The Arakan National Party spokesperson told us back in 2014 that his organisation had been pressuring ‘government people’ to train and arm ‘indigenous people’ in the border area with ‘rifles and bullets’ so as to protect themselves. Leaked official documents corroborate these claims.[10] It seems that the NLD supports such a development. An NLD member and a Rakhine State parliament minister, Min Aung, said the new recruits would help protect residents from militants on the basis that the minority ethnic people need to protect themselves from hostile neighbors, referring to the Rohingya, which make up approximately 90% of the population in NRS. The green lighting of this initiative is of significant concern in a climate of extreme fear, insecurity, and militarization, where allegations of human rights abuses by security forces persist, and a high lack of transparency and accountability exists.

The Rohingya are widely disdained by Myanmar’s majority Buddhist population, branded as illegal immigrants and a terrorist threat. Nationalist views serve to bolster popular support for the Tatmadaw, at a time where it seeks to strengthen control in response to popular backing which ushered Suu Kyi’s NLD into power. Our research also revealed that the Rohingya are being scapegoated by the government to divert Buddhist Rakhine attention away from their own deeply held grievances, surrounding ethnic discrimination, economic woes, and resource exploitation.

Aung San Suu Kyi, as the country’s de-facto leader, must be seen as ultimately responsible for the atrocities being perpetrated against the Rohingya. The evidence of genocide is now irrefutable.
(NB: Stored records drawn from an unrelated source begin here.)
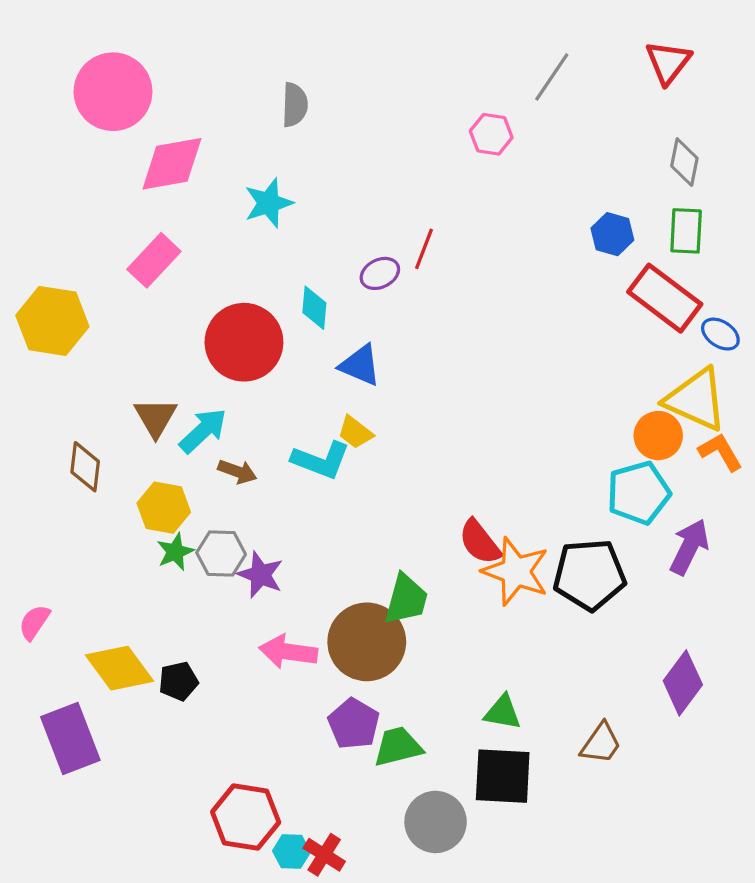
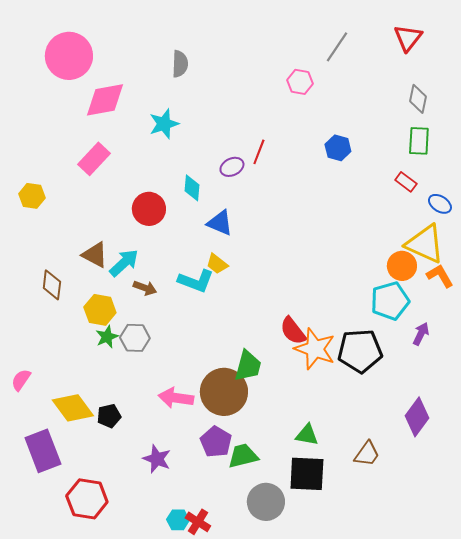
blue hexagon: (612, 234) -> (338, 148), moved
red rectangle: (665, 298) -> (406, 182), size x0.5
yellow hexagon: (52, 321) -> (32, 196), size x0.6
red circle: (244, 342) -> (149, 209), size x0.7
brown triangle: (156, 418) -> (95, 255), turned -32
purple arrow: (689, 547) -> (421, 334), size x0.7
purple star: (260, 575) -> (157, 459), moved
red hexagon: (246, 817) -> (87, 499), moved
The Rohingya need strong advocates – they need the world to understand that the persecution they face is genocidal and that only enormous pressure on the Myanmar government will succeed in halting the devastation.

NOTES:

[1] Individuals interviewed included members of Rohingya, Rakhine, Kaman, and Maramagyi communities; international NGOs; government officials; local Rakhine civil society actors, activists; diplomats; journalists; lawyers; monks; imams; business-men and women; photographers; and academics.

[2] Green P., MacManus T., de la Cour Venning, A. (2015), Countdown to Annihilation: Genocide in Myanmar, International State Crime Initiative: London; Human Rights Watch (2013), All You Can Do is Pray: Crimes Against Humanity and Ethnic Cleansing of Rohingya Muslims in Burma’s Arakan State; Human Rights Watch (2012), ‘The Government Could Have Stopped This’: Sectarian Violence and Ensuing Abuses in Burma’s Arakan State’; Lowenstein, A. K. Fortify Rights, (2015), Persecution of the Rohingya Muslims: Is Genocide Occurring in Rakhine State? A Legal Analysis; Zarni, M. and Cowley, A., (2014) ‘The Slow-Burning Genocide of Myanmar’s Rohingya,’ Pacific Rim Law and Policy Journal, Vol. 23, no. 3; Al Jazeera (2015), ‘Genocide Agenda’.

[3] Feierstein, D., (2014) Genocide as Social Practice: Reorganizing Society under the Nazis and Argentina’s Military Juntas, Rutgers University Press: Brunswick, NJ.

[4] See page 8.

[5] Cohen, S (1993) Human Rights and Crimes of The State: The Culture of Denial, Australian & New Zealand Journal of Criminology, 26, pp 97-115.

[6] Ibid.

[7] Global New Light of Myanmar, 14 November 2016, page 1.

[8] Global New Light of Myanmar, 15 November 2016, page 1.

[9] Global New Light of Myanmar, 14 November 2016, page 1.

[10] Green P., MacManus T., de la Cour Venning, A. (2015), Countdown to Annihilation: Genocide in Myanmar, International State Crime Initiative: London, leaked document 1, submission A, footnote 76.